Même si nous rejetons complètement cette réforme injuste, le groupe écologiste et moi-même avons tenté tout au long de l’examen de ce projet de loi de le rendre moins pénible pour les Français, souvent sans succès. Cependant, j’ai tout de même réussi à faire adopter un des amendements que j’ai déposés, qui vise à faciliter l’accès à la majoration de pension de 10% pour les fonctionnaires parents de trois enfants qui ont connu le décès d’un enfant. En effet, aujourd’hui, il est possible pour les fonctionnaires, magistrats et militaires d’obtenir une majoration de 10% de leur pension de retraite lorsqu’ils ont élevé au moins trois enfants. Il faut avoir élevé ses trois enfants pendant neuf ans avant qu’ils cessent d’être à charge, sauf si un des enfants est décédé par faits de guerre. Le but de cet amendement est que la mention du décès pour faits de guerre soit supprimée, pour que la perte d’un enfant, peu importe la cause et l’âge, ne prive pas les parents du bénéfice de la majoration de pension. La perte d’un enfant est une épreuve très difficile, qu’il ait été élevé neuf ans ou moins. Il n’est donc pas normal de priver les parents de la majoration de pension de retraite de 10%.

La dernière manœuvre du Gouvernement pour corseter le débat : le vote bloqué

Alors qu’avec les autres groupes de gauche,  nous débusquions une à une les fausses mesures d’accompagnement de la réforme promises par le Gouvernement et le rapporteur LR du texte, la droite sénatoriale a encore utilisé des manœuvres de procédures pour court-circuiter les débat sur l’article 8 relatifs aux carrières longues et sur l’article 9 qui contient de toutes petites mesures relatives à la pénibilité. Jamais depuis le début de mon mandat j’ai assisté à un débat court-circuité de la sorte. 

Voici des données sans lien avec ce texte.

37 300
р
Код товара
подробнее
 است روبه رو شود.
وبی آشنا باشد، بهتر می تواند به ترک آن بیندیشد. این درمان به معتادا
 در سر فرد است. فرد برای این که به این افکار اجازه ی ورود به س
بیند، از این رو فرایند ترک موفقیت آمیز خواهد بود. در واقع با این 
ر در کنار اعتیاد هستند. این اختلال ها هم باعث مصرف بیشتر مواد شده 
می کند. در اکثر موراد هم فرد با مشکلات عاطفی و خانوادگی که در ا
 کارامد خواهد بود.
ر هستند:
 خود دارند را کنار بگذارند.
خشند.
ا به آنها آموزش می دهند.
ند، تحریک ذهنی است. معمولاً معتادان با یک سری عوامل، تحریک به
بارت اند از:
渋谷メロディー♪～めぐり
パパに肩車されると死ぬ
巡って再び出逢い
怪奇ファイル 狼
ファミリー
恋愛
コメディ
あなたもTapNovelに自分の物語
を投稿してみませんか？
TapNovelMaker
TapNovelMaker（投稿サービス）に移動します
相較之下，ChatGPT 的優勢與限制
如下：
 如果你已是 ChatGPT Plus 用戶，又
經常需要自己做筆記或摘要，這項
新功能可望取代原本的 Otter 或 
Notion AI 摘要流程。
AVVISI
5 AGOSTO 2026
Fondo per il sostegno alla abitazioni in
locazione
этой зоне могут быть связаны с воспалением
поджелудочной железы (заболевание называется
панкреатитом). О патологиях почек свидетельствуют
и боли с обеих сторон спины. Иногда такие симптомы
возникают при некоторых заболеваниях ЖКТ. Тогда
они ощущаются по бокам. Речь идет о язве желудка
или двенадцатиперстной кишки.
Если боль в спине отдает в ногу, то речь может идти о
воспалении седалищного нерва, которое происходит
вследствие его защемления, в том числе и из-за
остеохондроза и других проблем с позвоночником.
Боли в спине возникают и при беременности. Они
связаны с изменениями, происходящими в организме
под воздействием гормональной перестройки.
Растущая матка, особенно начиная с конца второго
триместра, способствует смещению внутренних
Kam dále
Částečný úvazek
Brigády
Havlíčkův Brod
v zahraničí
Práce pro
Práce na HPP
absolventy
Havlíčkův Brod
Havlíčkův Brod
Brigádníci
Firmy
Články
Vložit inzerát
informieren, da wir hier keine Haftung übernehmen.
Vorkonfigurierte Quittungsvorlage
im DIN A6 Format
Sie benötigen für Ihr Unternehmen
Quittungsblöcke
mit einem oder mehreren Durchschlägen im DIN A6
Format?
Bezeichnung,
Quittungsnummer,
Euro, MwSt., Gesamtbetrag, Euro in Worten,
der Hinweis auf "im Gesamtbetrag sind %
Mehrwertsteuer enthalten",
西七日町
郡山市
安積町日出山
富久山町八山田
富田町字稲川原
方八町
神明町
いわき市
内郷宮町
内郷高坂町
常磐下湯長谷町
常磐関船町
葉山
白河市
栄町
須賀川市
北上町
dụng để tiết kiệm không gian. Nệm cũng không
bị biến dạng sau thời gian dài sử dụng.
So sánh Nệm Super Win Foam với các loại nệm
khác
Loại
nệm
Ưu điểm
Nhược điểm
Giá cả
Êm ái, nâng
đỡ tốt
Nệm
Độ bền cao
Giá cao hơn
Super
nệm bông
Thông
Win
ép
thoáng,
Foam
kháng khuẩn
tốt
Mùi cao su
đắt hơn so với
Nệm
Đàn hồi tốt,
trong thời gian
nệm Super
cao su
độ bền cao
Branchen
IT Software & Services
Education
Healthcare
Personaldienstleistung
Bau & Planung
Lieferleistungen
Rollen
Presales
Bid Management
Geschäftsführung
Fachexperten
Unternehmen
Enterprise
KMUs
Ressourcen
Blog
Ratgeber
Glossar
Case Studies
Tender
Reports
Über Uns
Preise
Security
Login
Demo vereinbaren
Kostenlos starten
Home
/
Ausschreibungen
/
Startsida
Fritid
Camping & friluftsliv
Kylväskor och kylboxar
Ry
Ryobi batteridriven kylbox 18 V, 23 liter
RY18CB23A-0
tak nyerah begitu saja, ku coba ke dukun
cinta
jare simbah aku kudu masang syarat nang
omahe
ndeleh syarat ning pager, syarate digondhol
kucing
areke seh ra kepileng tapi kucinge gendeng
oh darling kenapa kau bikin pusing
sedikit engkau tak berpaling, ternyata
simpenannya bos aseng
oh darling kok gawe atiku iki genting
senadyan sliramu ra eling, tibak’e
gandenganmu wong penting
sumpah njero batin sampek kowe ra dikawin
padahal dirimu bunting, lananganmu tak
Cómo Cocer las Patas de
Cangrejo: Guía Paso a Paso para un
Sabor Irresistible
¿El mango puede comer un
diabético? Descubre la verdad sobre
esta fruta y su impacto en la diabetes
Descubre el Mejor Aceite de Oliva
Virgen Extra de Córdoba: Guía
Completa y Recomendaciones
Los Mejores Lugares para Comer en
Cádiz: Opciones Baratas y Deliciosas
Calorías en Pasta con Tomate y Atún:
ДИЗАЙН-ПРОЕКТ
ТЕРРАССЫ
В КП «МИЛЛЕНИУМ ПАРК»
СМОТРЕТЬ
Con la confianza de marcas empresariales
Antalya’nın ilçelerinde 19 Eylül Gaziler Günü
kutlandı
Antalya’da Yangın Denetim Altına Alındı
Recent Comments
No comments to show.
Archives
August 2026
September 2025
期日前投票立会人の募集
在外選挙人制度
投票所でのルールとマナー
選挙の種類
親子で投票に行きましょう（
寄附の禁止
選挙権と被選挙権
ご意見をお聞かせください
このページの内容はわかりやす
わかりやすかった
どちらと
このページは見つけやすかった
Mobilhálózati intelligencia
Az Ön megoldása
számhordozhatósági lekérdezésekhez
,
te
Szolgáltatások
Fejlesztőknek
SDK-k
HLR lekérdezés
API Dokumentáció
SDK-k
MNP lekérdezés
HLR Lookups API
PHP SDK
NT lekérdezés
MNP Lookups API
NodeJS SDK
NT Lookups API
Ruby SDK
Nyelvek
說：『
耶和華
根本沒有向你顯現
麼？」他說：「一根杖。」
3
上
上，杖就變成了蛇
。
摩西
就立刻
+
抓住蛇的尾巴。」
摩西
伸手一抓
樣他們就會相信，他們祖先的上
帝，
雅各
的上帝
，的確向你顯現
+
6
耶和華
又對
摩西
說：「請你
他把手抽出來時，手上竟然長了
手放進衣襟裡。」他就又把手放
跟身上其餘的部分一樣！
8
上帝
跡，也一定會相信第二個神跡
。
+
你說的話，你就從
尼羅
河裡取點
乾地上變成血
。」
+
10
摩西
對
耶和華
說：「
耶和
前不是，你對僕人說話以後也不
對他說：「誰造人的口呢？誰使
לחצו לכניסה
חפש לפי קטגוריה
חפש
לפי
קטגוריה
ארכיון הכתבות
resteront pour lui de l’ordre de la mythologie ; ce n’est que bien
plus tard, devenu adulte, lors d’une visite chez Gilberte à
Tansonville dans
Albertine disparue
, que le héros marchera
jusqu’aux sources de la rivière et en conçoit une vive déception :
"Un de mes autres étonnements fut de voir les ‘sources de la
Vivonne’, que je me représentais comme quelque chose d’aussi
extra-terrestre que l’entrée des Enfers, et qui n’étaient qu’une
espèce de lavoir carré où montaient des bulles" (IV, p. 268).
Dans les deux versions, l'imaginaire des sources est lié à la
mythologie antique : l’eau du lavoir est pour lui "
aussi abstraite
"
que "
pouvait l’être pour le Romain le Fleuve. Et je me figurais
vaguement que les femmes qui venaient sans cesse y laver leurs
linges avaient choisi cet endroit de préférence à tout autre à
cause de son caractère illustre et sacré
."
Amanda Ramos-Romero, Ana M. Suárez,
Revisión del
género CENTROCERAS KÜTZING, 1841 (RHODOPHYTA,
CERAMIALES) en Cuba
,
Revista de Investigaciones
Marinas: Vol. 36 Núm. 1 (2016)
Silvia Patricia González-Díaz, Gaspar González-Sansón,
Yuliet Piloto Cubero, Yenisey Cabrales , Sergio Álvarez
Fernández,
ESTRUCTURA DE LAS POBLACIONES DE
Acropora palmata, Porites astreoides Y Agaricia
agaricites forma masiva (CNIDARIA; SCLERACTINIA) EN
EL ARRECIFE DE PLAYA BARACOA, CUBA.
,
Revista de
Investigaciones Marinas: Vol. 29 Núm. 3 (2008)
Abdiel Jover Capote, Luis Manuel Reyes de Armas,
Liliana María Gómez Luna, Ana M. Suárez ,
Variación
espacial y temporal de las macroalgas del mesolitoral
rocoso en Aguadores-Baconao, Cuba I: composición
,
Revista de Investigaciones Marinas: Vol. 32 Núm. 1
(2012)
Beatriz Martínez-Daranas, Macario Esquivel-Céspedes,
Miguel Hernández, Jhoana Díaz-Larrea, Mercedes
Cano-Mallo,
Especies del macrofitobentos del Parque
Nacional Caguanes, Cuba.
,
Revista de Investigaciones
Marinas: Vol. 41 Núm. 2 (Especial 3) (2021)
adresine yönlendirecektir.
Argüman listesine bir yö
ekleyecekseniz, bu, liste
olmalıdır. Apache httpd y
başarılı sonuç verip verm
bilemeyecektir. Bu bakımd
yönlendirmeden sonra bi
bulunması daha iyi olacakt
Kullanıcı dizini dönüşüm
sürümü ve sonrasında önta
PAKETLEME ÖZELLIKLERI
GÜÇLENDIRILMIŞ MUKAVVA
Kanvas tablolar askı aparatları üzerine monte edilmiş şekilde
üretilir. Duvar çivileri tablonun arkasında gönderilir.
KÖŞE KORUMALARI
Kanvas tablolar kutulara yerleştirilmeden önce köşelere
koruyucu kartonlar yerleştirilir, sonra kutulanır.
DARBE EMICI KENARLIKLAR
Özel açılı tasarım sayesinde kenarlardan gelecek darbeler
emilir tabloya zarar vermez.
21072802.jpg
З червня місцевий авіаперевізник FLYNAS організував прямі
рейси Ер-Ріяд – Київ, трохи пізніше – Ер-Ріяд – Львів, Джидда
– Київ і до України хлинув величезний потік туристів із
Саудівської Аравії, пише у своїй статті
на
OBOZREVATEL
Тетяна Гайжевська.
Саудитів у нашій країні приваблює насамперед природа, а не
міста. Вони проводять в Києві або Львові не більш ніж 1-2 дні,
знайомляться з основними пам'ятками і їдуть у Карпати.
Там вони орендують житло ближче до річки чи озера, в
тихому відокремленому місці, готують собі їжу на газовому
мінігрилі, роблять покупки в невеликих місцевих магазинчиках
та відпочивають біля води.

Le vendredi 10 mars, alors que nous avions encore jusqu’au dimanche minuit pour examiner le texte. Le Gouvernement, allié une fois encore à la droite sénatoriale, a décidé d’utiliser l’article 44.3 de la Constitution, c’est-à-dire le vote bloqué, pour nous empêcher de débattre de la fin du texte. Cet article a pour effet de réduire drastiquement le temps de parole des sénateurs et des sénatrices jusqu’au vote final du texte. Les amendements que nous avions déposés sur les articles restants pouvaient être défendus, mais pas débattus et ni votés. L’examen du texte s’est donc conclu par deux journée de simulacre de débat où nous présentions dans le vide des amendements qui n’étaient pas soumis au vote du Sénat. Terrible mépris du Parlement ! 

Du début à la fin de l’examen de ce texte, le Gouvernement et la droite sénatoriale auront usé de toutes les manœuvres possibles pour empêcher le Sénat de débattre de ce texte dans de bonnes conditions. Le Gouvernement doit cesser d’être méprisant à l’égard des institutions et du peuple français.

La suite

Le texte a finalement été voté par le Sénat samedi 11 mars, par 195 voix pour et 112 voix contre. Il n’est pas anodin de noter qu’une soixantaine de sénateurs sénatrices de droite et du centre n’ont pas voté en faveur de ce texte. Je les comprends, il n’est pas facile à assumer. Le projet de loi du Gouvernement est arrivé en Commission Mixte Paritaire (CMP) le mercredi 15 mars. La droite parlementaire ainsi que le Gouvernement ont une fois de plus trouvé un accord sur la réforme, encore plus mauvais que la version sortie du Sénat. Le texte issu de la CMP a sans surprise été voté par le Sénat le matin du jeudi 16 mars avec encore deux voix de droite de moins qu’en 1ere lecture. Cependant, alors que l’examen de ce texte à l’Assemblée nationale devait se tenir dans l’après-midi, le Gouvernement a décidé de montrer à nouveau son mépris de la démocratie parlementaire. Elisabeth Borne a en effet utilisé l’article 49.3 de la Constitution. Emmanuel Macron ayant peur de ne pas réunir une majorité suffisante à l’Assemblée nationale, a préféré empêcher le vote.

Le combat continue

Malgré tout, le combat n’est pas fini. Des motions de censure vont être déposées par plusieurs groupes de députés, nous souhaitons que l’une d’entre elles soit adoptée. Les groupes de gauche déposeront la semaine prochaine un Référendum d’initiative partagée sur la réforme ainsi que plusieurs saisines du Conseil constitutionnel. De plus, le combat continue aux côtés de l’intersyndicale, jusqu’au bout, pour le retrait de cette réforme injuste et brutale.